Thomas Schnellbächer

Has the Empire Sunk Yet?—The Pacific in Japanese Science Fiction

Abstract. — A significant number of postwar Japanese sf works are set on or under the sea. This topos always raises issues of national identity and territory in the context of technical innovation—also favorite themes of nationalistic Japanese adventure novels around the turn of the twentieth century. But the works that took up the ocean-topos in the three decades following the end of the Pacific War redefined it for use in an age that rejected war and colonialism. The Pacific ocean proved in many cases to be a fruitful means of speculating about the contradictions of postwar Japanese identity. This essay discusses four groups of works that appeared between 1947 and 1973: the lost world fantasies of Kayama Shigeru’s "Orang Pendek" series; two films by director Honda Ishirô, Godzilla (1954) and Atragon (1963); Abe Kôbô’s Inter Ice Age 4 (1959), the first Japanese sf novel; and Komatsu Sakyô’s best-selling novel Japan Sinks.

Shibano Takumi

"Collective Reason": A Proposal

Abstract. — This essay posits the defining feature of science fiction as the investigation of what the author provisionally calls "human collective reason." Encompassing religions, ideologies, and sciences, collective reason is the internal logic of a time and culture, a set of beliefs and practices that have their origin in necessity but that eventually develop autonomously, beyond individual need, understanding, and control.
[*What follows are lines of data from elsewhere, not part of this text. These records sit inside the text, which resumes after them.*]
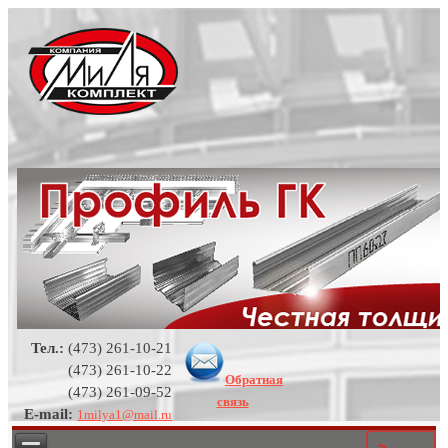
Тел.:
(473) 261-10-21
(473) 261-10-22
Обратная
(473) 261-09-52
связь
E-mail:
1milya1@mail.ru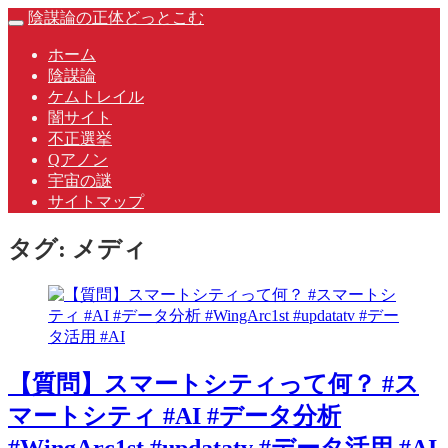
Skip
陰謀論の正体どっとこむ
Toggle
to
navigation
content
ホーム
陰謀論
ケムトレイル
闇サイト
不正選挙
Qアノン
宇宙の謎
サイトマップ
タグ:
メディ
【質問】スマートシティって何？ #ス
マートシティ #AI #データ分析
#WingArc1st #updatatv #データ活用 #AI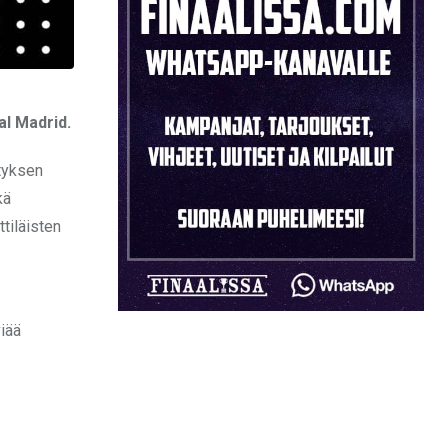
al Madrid.
styksen
kä
ttiläisten
viää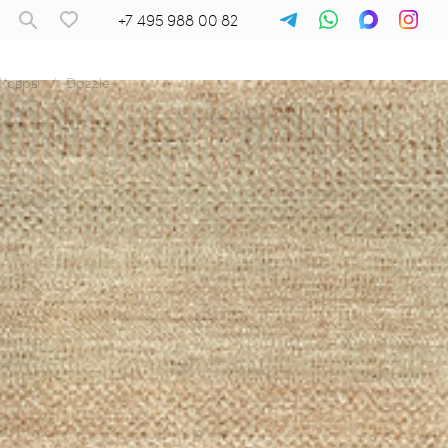
+7 495 988 00 82
Ковры
/
Dazzle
Shibano suggests that the coming computer society will bring about the next evolutionary change in collective reason, rendering our present understanding obsolete. What is needed to cope with this changing reality is a new posthumanist perspective—a flexible understanding that avoids the pitfalls of both absolutism and relativism. Among the people who best embody that perspective are readers of science fiction. (CB)

Tatsumi Takayuki

A Soft Time Machine : From Translation to Transfiguration

Abstract. — Japanese culture inspired English-speaking cyberpunk writers, but the transaction was not a one-way street. For cyberpunk fiction also provided the Japanese with a chance to reinvestigate their own cyborgian identity. I clarify the interactions and negotiations, over four decades, between contemporary Anglo-American and Japanese sf, whether print or multimedia. A major focus of my discussion is Aramaki Yoshio’s New Wave short story "Soft Clocks" (1968-72), which foregrounds the contrast between the imperialist gluttony of "Dali of Mars" and the anorexia of his granddaughter Vivi. In the heyday of the cyberpunk movement, this text was translated by Kazuko Behrens and Lewis Shiner for the January-February 1989 issue of Interzone. While Aramaki in his own way digested and cannibalized outer space-oriented American sf of the 1950s, Lewis Shiner in turn digested and softly transfigured "Soft Clocks" for a later generation and another culture. This kind of "soft translation" or transaction between cultures is becoming more and more significant for the future of global sf.